Monday, 23 March 2015
I’ve been watching the debate unfold since Trevor Philips’ documentary on race relations in Britain, which was shown last Thursday night on Channel 4. He told us what we always knew, that his team thought – as did Ingsoc – that if you can prevent people from expressing ideas, they will stop thinking them. Oh, I well remember the New Labour days and saw 1984 being played out in front of my eyes on the telescreen daily, but as hard as I shouted out, the party faithful shouted me down. I thought then that it was only a matter of time before the book-burning began.
Phillips says now that he and his cohorts were wrong, but the book-burning has been underway for some time now, or it may as well have been. If you don’t have the attention span for in-depth analysis in print, where you can ruminate, cogitate, challenge, write in the margins and develop an understanding in your own time, how can you rear responsible adults with a real understanding of the world we live in? The Internet, for all its fabulous content, is largely used to disseminate information in pre-packaged, pre-digested, spat-out chunks of polemic and propaganda. That, porn, poker and pictures of kittens, natch.
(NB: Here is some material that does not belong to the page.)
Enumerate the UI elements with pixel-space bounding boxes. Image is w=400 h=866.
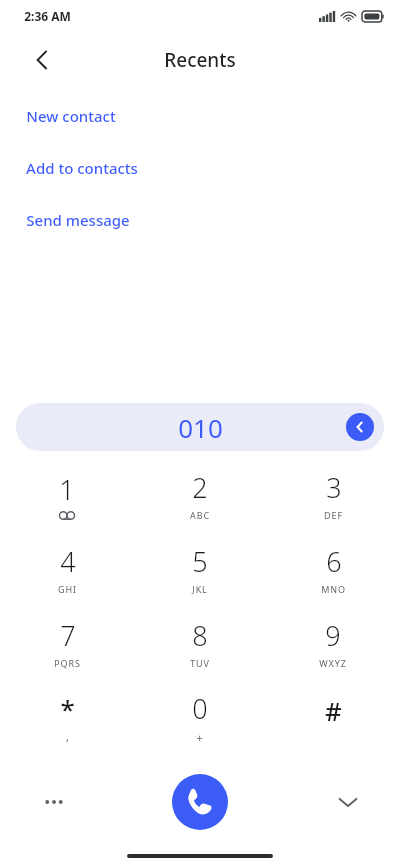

One thing that Trevor Phillips said was that – shock horror – stereotypes are often largely true. He then went on to say some things that a white presenter would still have to couch in the most cautious of terms; basic stereotypical facts about race, nationality, socio-economic background – all the new-taboos. And while he disagreed with much of what Nigel Farage had to say he nonetheless recognised Farage’s charge that many on the left of politics had helped bring about the current shitty state we find ourselves in. Actually, I have some sympathy for Philips’ crusading because, compared to the seventies, we are in an undeniably more harmonious balance now, with young people far less likely to hold hideously racist feelings.
Unless, of course, that racism is turned on their own. There is a peculiar urge in the soundbite-attuned young to rebel against what wiser heads have organised; the very society that has raised them thus far. And such knee-jerk urges should debar them from a say in proceedings until their heads have levelled out and they have seen the true contradictions of human nature. The internet and social media of course, manages to maintain those child-like urges well beyond the age of majority nowadays, with yesterday’s attack on Nigel Farage and his family a typical example of a political agenda driven by sheer ignorance and none of the maturity of Phillips' stance.
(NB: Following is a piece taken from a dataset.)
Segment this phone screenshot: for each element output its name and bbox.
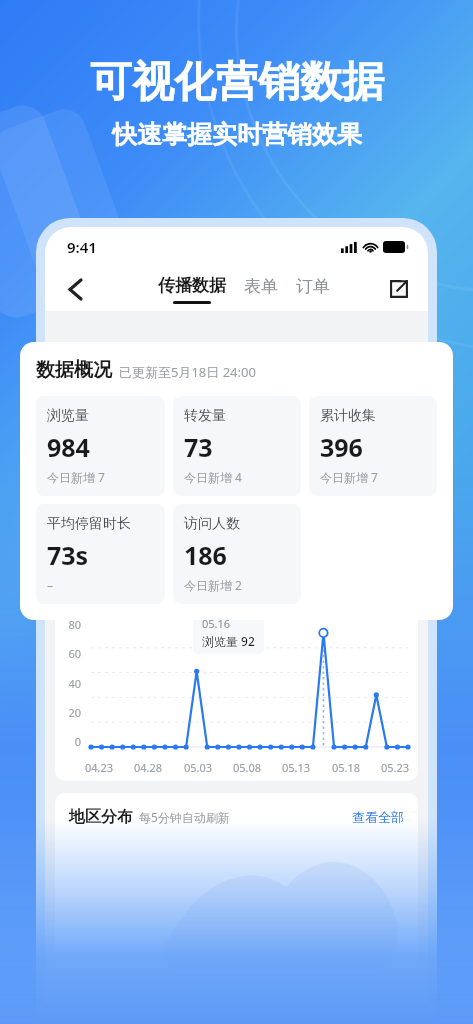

Predominantly juvenile white protesters said: "We will not succumb to Farage's prejudice. We will create the world we want to live in. A world beyond UKIP.” Marvellous, kiddies. And do you have any idea what such a world would look like? A world where the expression of opinions with which you disagree are prohibited and such prohibition enforced by the threat of violence? You may have thought you were having a bit of fun and attacking ‘the Nazi’, but your own actions were far more Hitler Youth than anything Ukip has ever inspired.
It's happening again...
Things we won’t say but are true? Some people are stupid. Some people are ugly. Some people are idle. Some people work harder than others. Some people steal. Some people succeed and some shouldn’t breed. Some people are black, white, brown and yes – some people in Ukip (as in any party) are afraid of a world changing too quickly for those changes to be assimilated. But some people are too ignorant of anything that matters to deserve to live in a tolerant world that decent people have built and want to preserve.